Check the label for these recommended amounts:

  • Folic Acid: 600 mcg
  • Vitamin B6: 2 mg
  • Iron: 27 mg
  • Vitamin C: 85 mg
  • Calcium: 1,000 mg
  • Copper: 2 mg
  • Omega-3/DHA: 250 mg
  • Zinc: 15 mg
  • Vitamin D: 600 IU

Folic Acid

Folic acid helps prevent major birth defects of the baby’s brain and spine. It can be found in lentils, chickpeas, oatmeal, fortified cereals, asparagus, spinach and broccoli, but you may not be able to consume the recommended amount of folic acid from food alone. Your prenatal vitamin should contain folic acid.


You need extra iron in your diet during pregnancy – about double the amount that a non-pregnant woman needs. This extra iron helps your body make more blood to supply oxygen to your baby. Ironrich foods include lean red meat, poultry, fish, dried beans and peas, iron-fortified cereals and prune juice. Iron also can be absorbed more easily if iron-rich foods are eaten with vitamin C-rich foods, such as citrus fruits and tomatoes.

Tip: Eat foods high in fiber to prevent constipation when taking an iron supplement if one is prescribed for you.


Calcium helps build your baby’s bones.

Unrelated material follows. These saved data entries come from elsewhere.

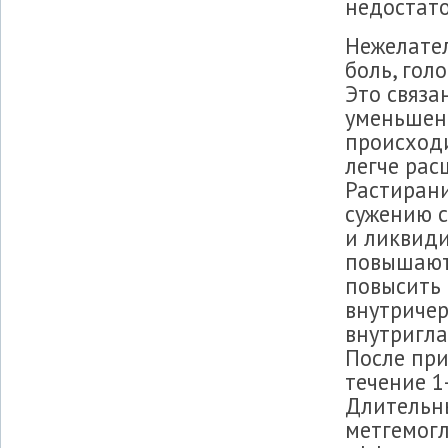
недостат
Нежелате
боль, гол
Это связа
уменьшени
происходи
легче рас
Растирани
сужению с
и ликвиди
повышают 
повысить
внутричер
внутригла
После пр
течение 1
Длительн
метгемог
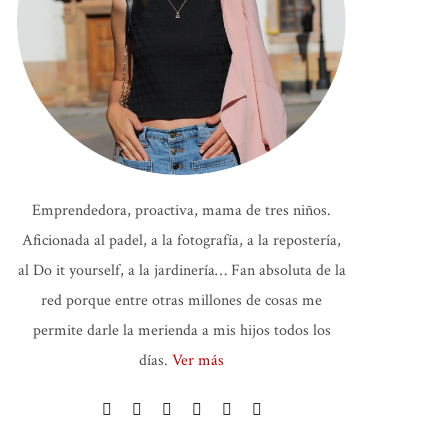
Emprendedora, proactiva, mama de tres niños.
Aficionada al padel, a la fotografía, a la repostería,
al Do it yourself, a la jardinería… Fan absoluta de la
red porque entre otras millones de cosas me
permite darle la merienda a mis hijos todos los
días.
Ver más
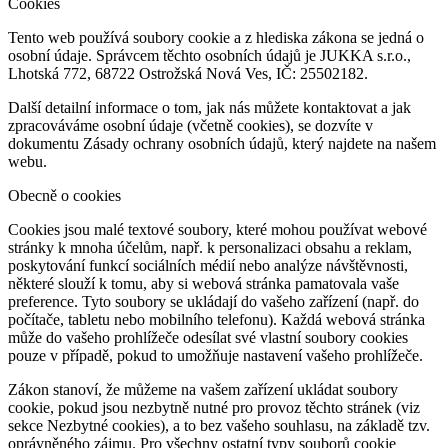
Cookies
Tento web používá soubory cookie a z hlediska zákona se jedná o
osobní údaje. Správcem těchto osobních údajů je JUKKA s.r.o.,
Lhotská 772, 68722 Ostrožská Nová Ves, IČ: 25502182.
Další detailní informace o tom, jak nás můžete kontaktovat a jak
zpracováváme osobní údaje (včetně cookies), se dozvíte v
dokumentu Zásady ochrany osobních údajů, který najdete na našem
webu.
Obecně o cookies
Cookies jsou malé textové soubory, které mohou používat webové
stránky k mnoha účelům, např. k personalizaci obsahu a reklam,
poskytování funkcí sociálních médií nebo analýze návštěvnosti,
některé slouží k tomu, aby si webová stránka pamatovala vaše
preference. Tyto soubory se ukládají do vašeho zařízení (např. do
počítače, tabletu nebo mobilního telefonu). Každá webová stránka
může do vašeho prohlížeče odesílat své vlastní soubory cookies
pouze v případě, pokud to umožňuje nastavení vašeho prohlížeče.
Zákon stanoví, že můžeme na vašem zařízení ukládat soubory
cookie, pokud jsou nezbytně nutné pro provoz těchto stránek (viz
sekce Nezbytné cookies), a to bez vašeho souhlasu, na základě tzv.
oprávněného zájmu. Pro všechny ostatní typy souborů cookie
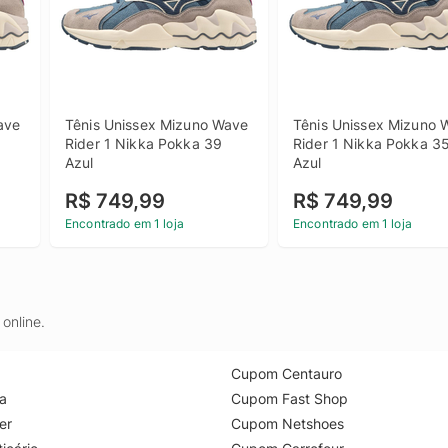
ve 
Tênis Unissex Mizuno Wave 
Tênis Unissex Mizuno 
Rider 1 Nikka Pokka 39 
Rider 1 Nikka Pokka 35
Azul
Azul
R$ 749,99
R$ 749,99
Encontrado em 1 loja
Encontrado em 1 loja
online.
Cupom Centauro
a
Cupom Fast Shop
er
Cupom Netshoes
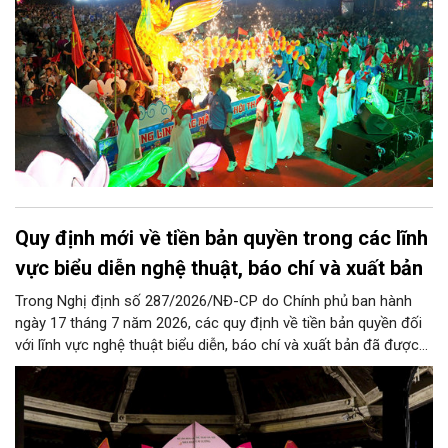
Quy định mới về tiền bản quyền trong các lĩnh
vực biểu diễn nghệ thuật, báo chí và xuất bản
Trong Nghị định số 287/2026/NĐ-CP do Chính phủ ban hành
ngày 17 tháng 7 năm 2026, các quy định về tiền bản quyền đối
với lĩnh vực nghệ thuật biểu diễn, báo chí và xuất bản đã được
cụ thể hóa minh bạch với nhiều khung định mức chi tiết, đáp
ứng tính đặc thù của từng hoạt động sáng tạo và khai thác tác
phẩm.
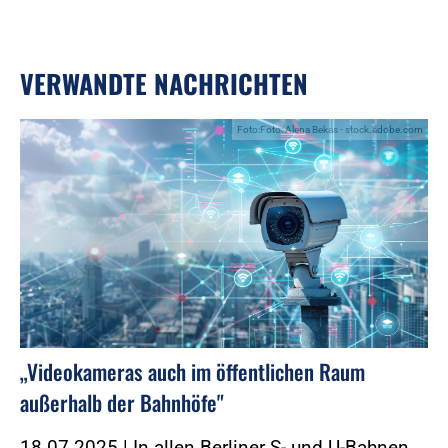
VERWANDTE NACHRICHTEN
Foto:Foto: Alena Bekas - stock.adobe.com
„Videokameras auch im öffentlichen Raum
außerhalb der Bahnhöfe"
18.07.2025 | In allen Berliner S- und U-Bahnen,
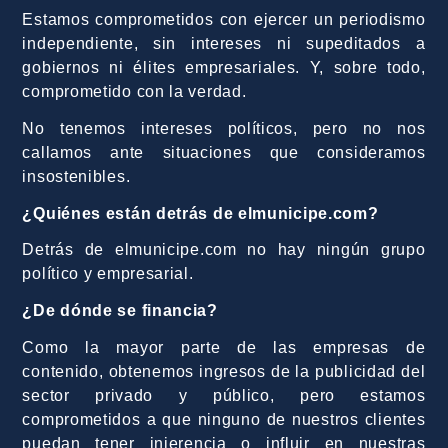
Estamos comprometidos con ejercer un periodismo
independiente, sin intereses ni supeditados a
gobiernos ni élites empresariales. Y, sobre todo,
comprometido con la verdad.
No tenemos intereses políticos, pero no nos
callamos ante situaciones que consideramos
insostenibles.
¿Quiénes están detrás de elmunicipe.com?
Detrás de elmunicipe.com no hay ningún grupo
político y empresarial.
¿De dónde se financia?
Como la mayor parte de las empresas de
contenido, obtenemos ingresos de la publicidad del
sector privado y público, pero estamos
comprometidos a que ninguno de nuestros clientes
puedan tener injerencia o influir en nuestras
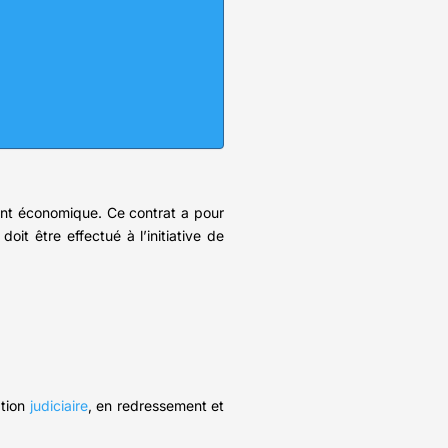
ment économique. Ce contrat a pour
oit être effectué à l’initiative de
ation
judiciaire
, en redressement et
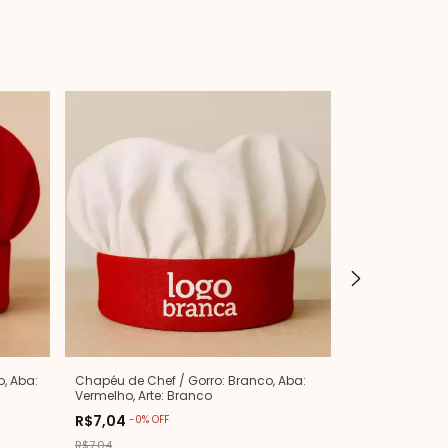
, Aba:
Chapéu de Chef / Gorro: Branco, Aba:
Chapéu de Chef
Vermelho, Arte: Branco
Branco, Arte: 
R$7,04
R$7,04
-
0
%
OFF
-
0
%
OF
R$7,04
R$7,04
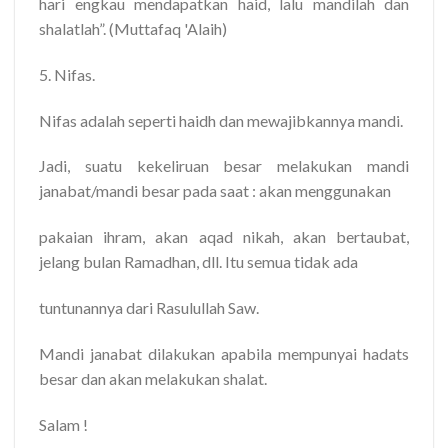
hari engkau mendapatkan haid, lalu mandilah dan
shalatlah”. (Muttafaq 'Alaih)
5. Nifas.
Nifas adalah seperti haidh dan mewajibkannya mandi.
Jadi, suatu kekeliruan besar melakukan mandi
janabat/mandi besar pada saat : akan menggunakan
pakaian ihram, akan aqad nikah, akan bertaubat,
jelang bulan Ramadhan, dll. Itu semua tidak ada
tuntunannya dari Rasulullah Saw.
Mandi janabat dilakukan apabila mempunyai hadats
besar dan akan melakukan shalat.
Salam !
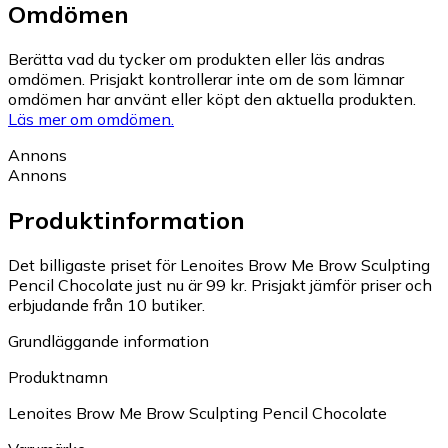
Omdömen
Berätta vad du tycker om produkten eller läs andras
omdömen. Prisjakt kontrollerar inte om de som lämnar
omdömen har använt eller köpt den aktuella produkten.
Läs mer om omdömen.
Annons
Annons
Produktinformation
Det billigaste priset för Lenoites Brow Me Brow Sculpting
Pencil Chocolate just nu är 99 kr.
Prisjakt jämför priser och
erbjudande från 10 butiker.
Grundläggande information
Produktnamn
Lenoites Brow Me Brow Sculpting Pencil Chocolate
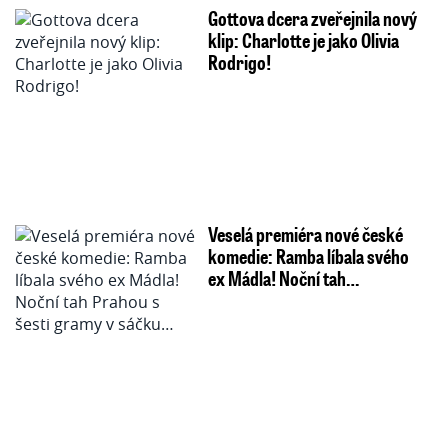
Gottova dcera zveřejnila nový
klip: Charlotte je jako Olivia
Rodrigo!
Veselá premiéra nové české
komedie: Ramba líbala svého
ex Mádla! Noční tah…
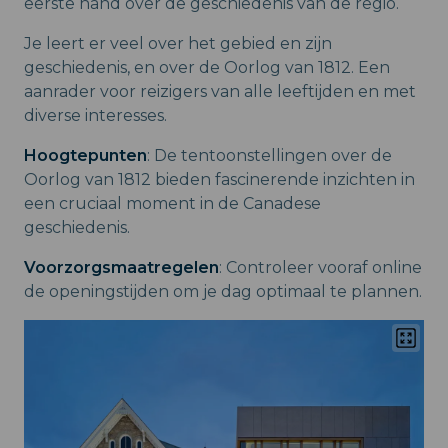
eerste hand over de geschiedenis van de regio.
Je leert er veel over het gebied en zijn
geschiedenis, en over de Oorlog van 1812. Een
aanrader voor reizigers van alle leeftijden en met
diverse interesses.
Hoogtepunten
: De tentoonstellingen over de
Oorlog van 1812 bieden fascinerende inzichten in
een cruciaal moment in de Canadese
geschiedenis.
Voorzorgsmaatregelen
: Controleer vooraf online
de openingstijden om je dag optimaal te plannen.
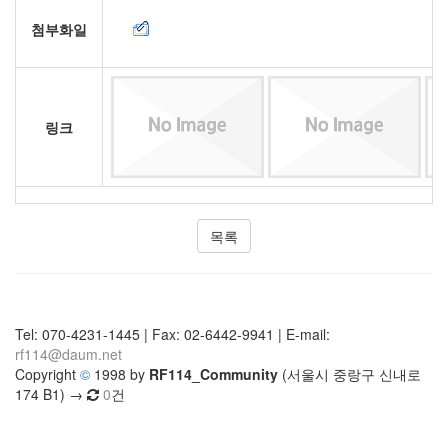
첨부화일
링크
목록
Tel: 070-4231-1445 | Fax: 02-6442-9941 | E-mail:
rf114@daum.net
Copyright
©
1998 by
RF114_Community
(서울시 중랑구 신내로
174 B1) →
0
건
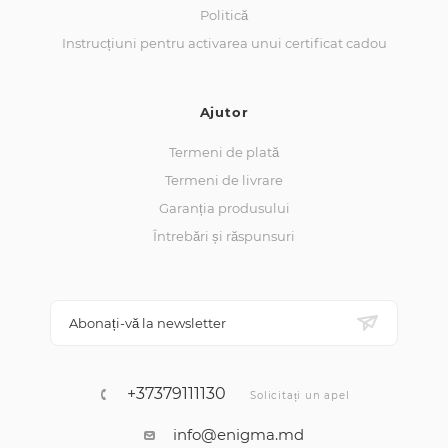
Politică
Instrucțiuni pentru activarea unui certificat cadou
Ajutor
Termeni de plată
Termeni de livrare
Garanția produsului
Întrebări și răspunsuri
Abonați-vă la newsletter
+37379111130
Solicitați un apel
info@enigma.md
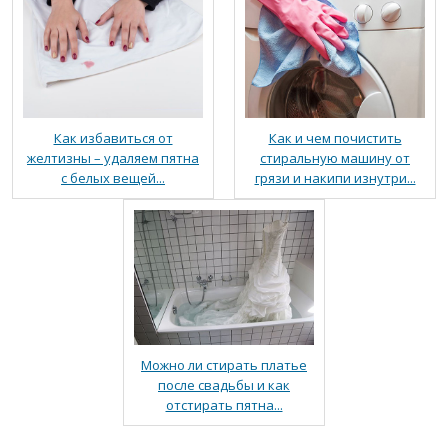
Как избавиться от
Как и чем почистить
желтизны – удаляем пятна
стиральную машину от
с белых вещей...
грязи и накипи изнутри...
Можно ли стирать платье
после свадьбы и как
отстирать пятна...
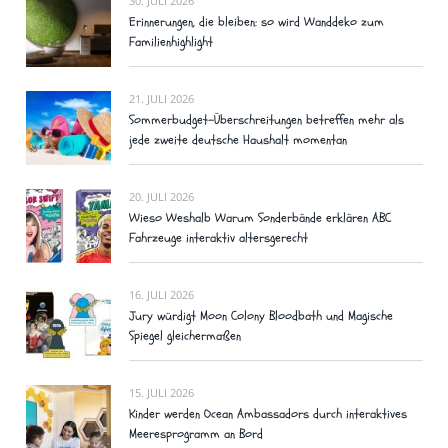
30. JULI 2026
Erinnerungen, die bleiben: so wird Wanddeko zum
Familienhighlight
21. JULI 2026
Sommerbudget-Überschreitungen betreffen mehr als
jede zweite deutsche Haushalt momentan
20. JULI 2026
Wieso Weshalb Warum Sonderbände erklären ABC
Fahrzeuge interaktiv altersgerecht
16. JULI 2026
Jury würdigt Moon Colony Bloodbath und Magische
Spiegel gleichermaßen
15. JULI 2026
Kinder werden Ocean Ambassadors durch interaktives
Meeresprogramm an Bord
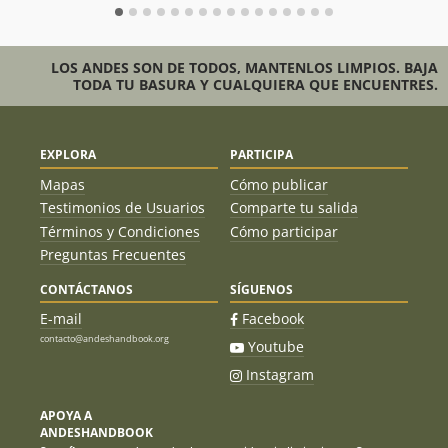
LOS ANDES SON DE TODOS, MANTENLOS LIMPIOS. BAJA
TODA TU BASURA Y CUALQUIERA QUE ENCUENTRES.
EXPLORA
PARTICIPA
Mapas
Cómo publicar
Testimonios de Usuarios
Comparte tu salida
Términos y Condiciones
Cómo participar
Preguntas Frecuentes
CONTÁCTANOS
SÍGUENOS
E-mail
Facebook
contacto@andeshandbook.org
Youtube
Instagram
APOYA A
ANDESHANDBOOK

Calcium can be found in milk, yogurt, cheese, tofu, white beans, broccoli, spinach, collard greens, turnip greens, kale, edamame and salmon.


Omega-3 fatty acids are essential to your baby’s brain development. Some prenatal vitamins contain the  recommended amount, but not all. Omega-3 can be found in salmon, dark green vegetables, walnuts, ground flaxseed and kidney beans.

Vitamin D

Vitamin D works with calcium to help your baby’s bones and teeth develop. It is also essential for healthy skin and eyesight. Good sources are milk fortified with vitamin D and salmon. Exposure to sunlight also converts a chemical in the skin to vitamin D.